MEINE GESCHICHTE

Natalia Villanueva García

Ich bin bei meiner Mutter und meinen Großeltern in Bogotá, Kolumbien aufgewachsen, in einer Familie von gestandenen Geschäftsleuten. Angetrieben von großer Leidenschaft und Liebe zum Detail, haben sie mehrere Unternehmen, mit denen sie sehr erfolgreich sind. Ich schätze die Arbeit, die sie leisten, ungemein. Und ich genieße es, selbst Unternehmerin zu sein, denn es fühlt sich für mich wie ein Zuhause an. Ich bin aber auch Musikerin, wenngleich ich nicht in einer „musikerfreundlichen“ Umgebung aufgewachsen bin. Mein Talent für Musik kommt vielmehr von meiner Familie väterlicherseits, mit der ich leider weder aufwachsen noch eine Beziehung aufbauen konnte. Inmitten meiner geschäftstüchtigen, von einer regelrechten Workaholic-Mentalität geprägten Familie mütterlicherseits war ich als Musikerin also wie ein Exot. Da ich im Musizieren wahre Beruhigung und ein tiefes Gefühl der Sinnhaftigkeit fand, entschied ich mich nach der High-School, Musikkomposition zu studieren. Nach meinem Musikstudium gründete ich dann mein eigenes Symphonieorchester und arbeitete in verschiedenen Projekten mit renommierten Musikerinnen und Musikern aus aller Welt zusammen. Etwa zur selben Zeit wurde ich geschieden. Durch das Ende meiner 10-jährigen Beziehung brach meine gesamte Gefühlswelt mit einem Mal zusammen und ich fand mich in einem Leben ohne Sinn und Zweck wieder. Das alles war äußerst verwirrend. Mein Leben schien ein erfolgreiches zu sein, aber die Welt erschien mir plötzlich vollkommen bedeutungslos.

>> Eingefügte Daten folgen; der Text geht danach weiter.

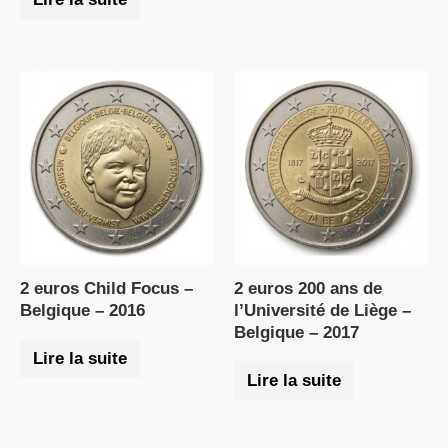
2 euros Child Focus –
2 euros 200 ans de
Belgique – 2016
l’Université de Liège –
Belgique – 2017
Lire la suite
Lire la suite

Allmählich begannen die „geschäftlichen“ Familienerinnerungen aus meiner Kindheit meine Aufmerksamkeit zu erlangen: Was wäre, wenn ich nicht nur die Musik, sondern auch die Geschäftswelt zutiefst verstehen würde? Ich entschied mich daher für ein Studium der Betriebswirtschaft und des Projektmanagements, um all die Verwirrung zu klären, die sich durch meine Erfahrungen in der Musikindustrie angesammelt hatte. Dieses Studium half mir nicht nur, all das Durcheinander in meinem Kopf zu entwirren, sondern bereicherte mich darüber hinaus mit neuem und interessantem Wissen.

Parallel zu meinen Studien und Projekten in der Musikindustrie habe ich Hunderte von Büchern gelesen und mehrere Kurse, Ausbildungen und Zertifizierungsprogramme in den Bereichen Persönlichkeitsentwicklung, Alternativmedizin, Mentaltraining, Meditation, Lebenssinn, Bewusstseinsevolution und Spiritualität absolviert.

Ich widme meine Tätigkeit meinen großen Mentorinnen und Mentoren Louise Hay, John Bradshaw, Carl Jung, Wayne Dyer, Esther und Jerry Hicks, Barbara Marx Hubbard, Beatríz Chávez Durán und Sylvia Fischer. Ihre Theorien und Erkenntnisse haben es mir ermöglicht, an Orte zu gelangen, von denen ich nie gedacht hätte, dass ich sie erreichen könnte. Ich empfinde ihnen gegenüber unermessliche Dankbarkeit, und es ist mein innigster Wunsch, das Vermächtnis dieser liebevollen Menschen weiterzugeben. Ich möchte diese Arbeit auch der wichtigsten Person in meinem Leben widmen: meinem geliebten Sohn Simón, der jetzt 16 Jahre alt ist. Worte können nicht beschreiben, wie tief ich ihm für seine Liebe und sein Verständnis dankbar bin, mit denen er mich während meines gesamten Studiums und meiner Karriere begleitet hat. Ich war mir nicht sicher, ob ich es schaffen würde, erst als junge Mutter, dann als alleinerziehende Mutter mein eigenes Symphonieorchester zu gründen und weitere Projekte ins Leben zu rufen. Jetzt weiß ich, dass alles möglich ist. – Simón, danke, dass du das erstaunlichste Geschenk des Universums bist!